It is a modern mantra: “Technology will never be as bad as it is today.” In other words, as transformative as automation, artificial intelligence (AI) and other technologies already are to supply chain matters, they can only get faster, smarter, more efficient and more cost-effective from here.
“In terms of speed of processing in the area of logistics, I’ve placed orders with the ‘big A’ that have arrived at my house the same day,” said Dean Elkins, senior director of advanced automation with automation and process integration company MHI member Gray Solutions and The Robotics Group (TRG) co-vice chair. “Aside from the luck that your ordered items are at the closest warehouse, all the rest of it is software-driven and automation-driven.
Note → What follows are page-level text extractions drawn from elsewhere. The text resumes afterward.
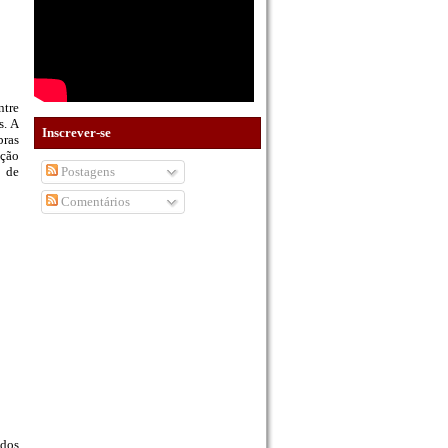
ntre
s. A
Inscrever-se
bras
ação
Postagens
s de
Comentários
 dos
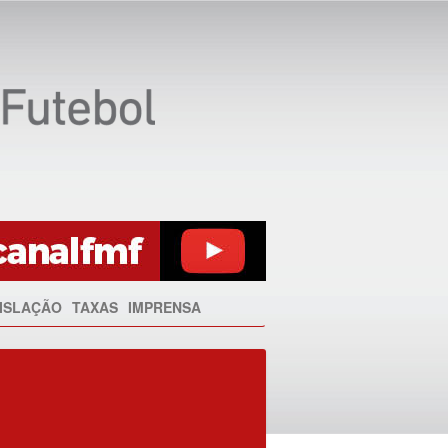
ISLAÇÃO
TAXAS
IMPRENSA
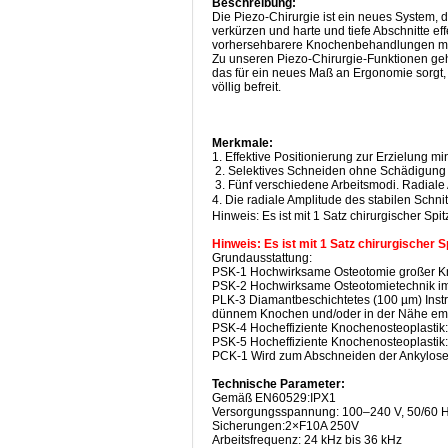
Beschreibung:
Die Piezo-Chirurgie ist ein neues System, d
verkürzen und harte und tiefe Abschnitte e
vorhersehbarere Knochenbehandlungen mit 
Zu unseren Piezo-Chirurgie-Funktionen geh
das für ein neues Maß an Ergonomie sorgt, s
völlig befreit.
Merkmale:
1. Effektive Positionierung zur Erzielung mi
2. Selektives Schneiden ohne Schädigun
3. Fünf verschiedene Arbeitsmodi. Radiale
4. Die radiale Amplitude des stabilen Schni
Hinweis: Es ist mit 1 Satz chirurgischer Spit
Hinweis: Es ist mit 1 Satz chirurgischer S
Grundausstattung:
PSK-1 Hochwirksame Osteotomie großer Kno
PSK-2 Hochwirksame Osteotomietechnik im 
PLK-3 Diamantbeschichtetes (100 µm) Instru
dünnem Knochen und/oder in der Nähe empf
PSK-4 Hocheffiziente Knochenosteoplast
PSK-5 Hocheffiziente Knochenosteoplast
PCK-1 Wird zum Abschneiden der Ankylose-
Technische Parameter:
Gemäß EN60529:IPX1
Versorgungsspannung: 100–240 V, 50/60 H
Sicherungen:2×F10A 250V
Arbeitsfrequenz: 24 kHz bis 36 kHz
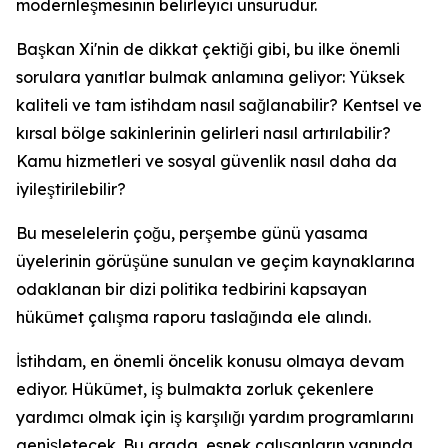
modernleşmesinin belirleyici unsurudur.
Başkan Xi'nin de dikkat çektiği gibi, bu ilke önemli
sorulara yanıtlar bulmak anlamına geliyor: Yüksek
kaliteli ve tam istihdam nasıl sağlanabilir? Kentsel ve
kırsal bölge sakinlerinin gelirleri nasıl artırılabilir?
Kamu hizmetleri ve sosyal güvenlik nasıl daha da
iyileştirilebilir?
Bu meselelerin çoğu, perşembe günü yasama
üyelerinin görüşüne sunulan ve geçim kaynaklarına
odaklanan bir dizi politika tedbirini kapsayan
hükûmet çalışma raporu taslağında ele alındı.
İstihdam, en önemli öncelik konusu olmaya devam
ediyor. Hükûmet, iş bulmakta zorluk çekenlere
yardımcı olmak için iş karşılığı yardım programlarını
genişletecek. Bu arada, esnek çalışanların yanında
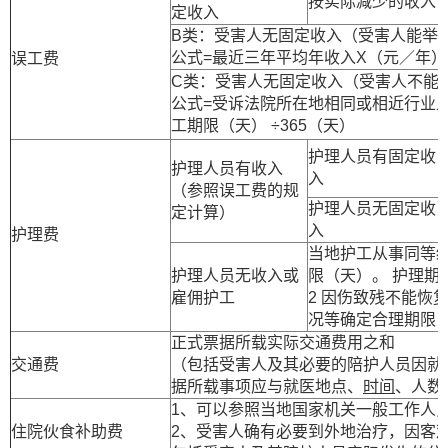
按实际减少的收入
定收入
B类：受害人无固定收入（受害人能举
公式=最近三年平均年收入X（元／年）×
误工费
C类：受害人无固定收入（受害人不能
公式=受诉法院所在地相同或相近行业
工期限（天） ÷365（天）
护理人员有固定收
护理人员有收入
入
（参照误工费的规
护理人员无固定收
定计算）
入
护理费
当地护工从事同等
护理人员无收入或
限（天）。 护理期
雇佣护工
2 因伤致残不能恢
况等确定合理期限
正式票据所载实际交通费用之和
交通费
（包括受害人及其必要的陪护人员因就
据所载事项应与就医地点、
时间
、人数
1、可以参照当地国家机关一般工作人
住院伙食补助费
2、受害人确有必要到外地治疗，因客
Orders that I used to place and needed to wait a week or more for are now happening in two days or less.”
“The industry started with little islands of automation,” said Crystal Parrott, COO of MHI member Plus One Robotics—a parcel-handling robotics company—and the chair of MHI’s TRG. “Everyone was selling a piece of the equipment flow. ‘I have a pick place, I have autonomous mobile robots (AMR), I’ve got a drone.’ Now what I see it evolving to is the ability to use a variety of those for an entirely new warehouse process flow.”
From a data standpoint, there are still islands. “You have the Internet of Things (IoT), artificial intelligence as it relates to routing and actual process flows within the warehouse operation as well as the last-mile configurations,” said Parrott. “That’s industry-wide for not only robotics but for all the conveyance, the new mobile platforms, the new drone platforms. How much of that data has bubbled up to inform good operational decisions within an entire facility?
“What’s going to happen is the merging of all this data with cloud computing, enabling the crunching of the data, to then do AI and planning around different routing or better delivery or weight modifications based on what is being discovered from metrics from certain routes.” That said, Parrott also states the real paradigm shift will be not how much data is aggregated and used—from input to delivery—but what data is most useful, separating what’s unnecessary to optimize the workflow.
Sensory tools and automation
If you go back in the not-too-distant past when present levels of flexible automation were being implemented—whether it be in warehouses, distribution, food and beverage factories, or the many other disciplines working with automation—people were doing slightly slower, less complex applications with robots like moving product from a conveyor to palletizing.
Technology evolved with the introduction of sensory tools and vision systems that allowed for applications like high-speed picking to take place. “Now you were palletizing product and, at the front of the line, you were doing highspeed packaging applications,” Elkins noted. “As these sensory tools evolved, the levels of automation increased, but the deployment of that same automation has become far more simplified. You don’t need to go out to create massive amounts of robot code for that same palletizing protocol as you would have 10 years earlier.”
Today, with a collaborative robot, according to Elkins, you can handguide a machine through its programming path and teach it in a very simple way rather than having to do it with a device in your hands like a tablet.
Parrott added, “Robotic piecepicking is one of the things identified as reducing a big bulk of labor within warehouse operation. Additionally, AI is growing very sophisticated in terms of the identification of the product.”
Through repeated processes and collected metrics, machine learning can go beyond the rudiments. Artificial intelligence lets a robot learn a picking sequence or a gripper position based on past successes and failures to enable higher instances of success in handling that product.